Share your opinion and earn yourself a free Motley Fool premium report!

We are looking for Fools to join a 75 minute online independent market research forum on 15th / 16th December.

To find out more and express your interest please click here

Should I follow the chief executive into these UK shares right now?

This UK company director just bought shares in the business he manages – is the timing right and should I buy some too?

| More on:

The content of this article was relevant at the time of publishing. Circumstances change continuously and caution should therefore be exercised when relying upon any content contained within this article.

Portrait of pensive bearded senior looking on screen of laptop sitting at table with coffee cup.

Image source: Getty Images

You’re reading a free article with opinions that may differ from The Motley Fool’s Premium Investing Services. Become a Motley Fool member today to get instant access to our top analyst recommendations, in-depth research, investing resources, and more. Learn More.

My assumption is that company directors buy the UK shares of their own businesses for one reason – because they think they’ll make money.

That said, sometimes a share purchase can be for cosmetic reasons. After all, it can look bad if the top managers don’t think the companies they run are worth an investment.

However, if the purchase of shares is big enough to ‘hurt’, maybe that’s proper skin in the game. So it’s worth looking at businesses with recent director share purchases.

Cyclical recovery and growth

Small-cap company Braemar (LSE: BMS) is a good example. On 23 May, chief executive James Gundy bought 6,600 shares at a price of 290.5p each, costing £19,173.

Maybe that’s small-fry compared with a typical chief executive’s annual pay packet. However, the purchase topped up his holding in Braemar to 778,765 shares.

The business provides “expert” investment, chartering and risk management advice to the shipping and energy markets. However, the multi-year financial and trading record shows volatility in earnings, cash flow and shareholder dividends.

That all suggests the presence of cyclical risks in the business and the sector. The share price chart tells a similar story:

Economic times have been challenging everywhere over the past few years. But I’m optimistic that we’ll see improvements ahead. Meanwhile, the stock’s been recovering from the 2020 lows it hit during the pandemic.

Can that recovery continue? Well, on 23 May, the company released its full-year results report for the period to 29 February.
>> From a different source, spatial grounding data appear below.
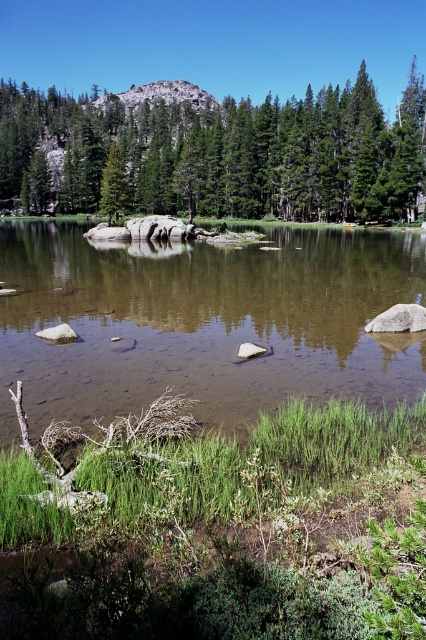 Question: From the image, what is the correct spatial relationship of green matte tree at upper center in relation to green matte tree at center?

Choices:
 (A) above
 (B) below

Answer: (A)

Question: Does green matte tree at upper center appear on the left side of green matte tree at center?

Choices:
 (A) yes
 (B) no

Answer: (A)

Question: Which point is closer to the camera?

Choices:
 (A) green matte tree at center
 (B) brown smooth water at center

Answer: (B)

Question: Is green matte tree at upper center below green matte tree at center?

Choices:
 (A) yes
 (B) no

Answer: (B)

Question: Which point is farther to the camera?

Choices:
 (A) green matte tree at center
 (B) green matte tree at upper center

Answer: (B)

Question: Estimate the real-world distances between objects in this image. Which object is closer to the brown smooth water at center?

Choices:
 (A) green matte tree at upper center
 (B) green matte tree at center

Answer: (B) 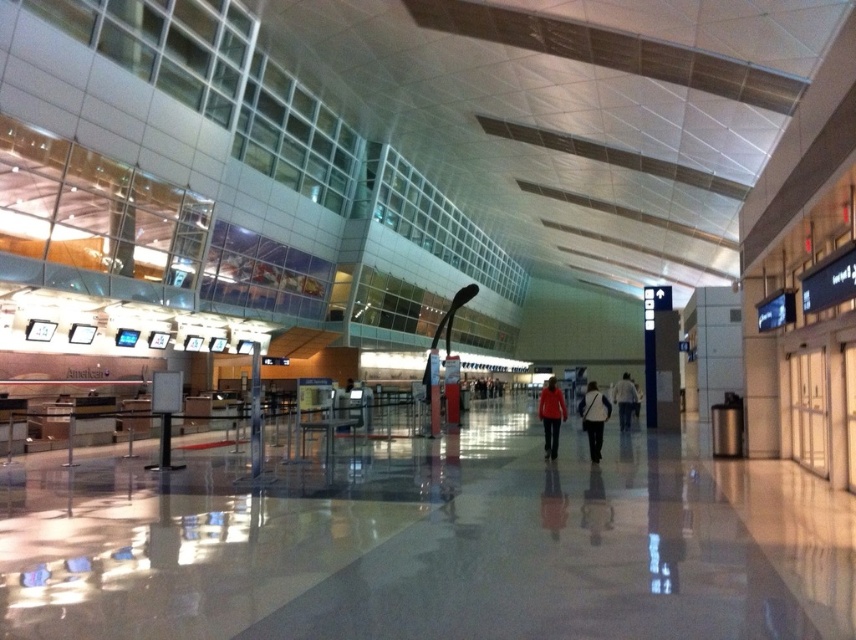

Revenue came in flat, but underlying earnings per share dropped by 21% year on year.

Nevertheless, the directors increased the shareholder dividend by 8% and issued an optimistic outlook statement.

Gundy described the performance of the business as “strong”, and pointed to the order book, which ended the year up 47% at just under $83m.

A positive outlook

The firm’s focusing on generating sustainable shareholder returns across the shipping cycle. Part of the plan has seen the business hire more brokers and make selective acquisitions in the fragmented shipbroking market. 

The overall growth strategy aims to build greater resilience into the enterprise. Meanwhile, operating margins are improving and the overall market outlook’s positive, Gundy said.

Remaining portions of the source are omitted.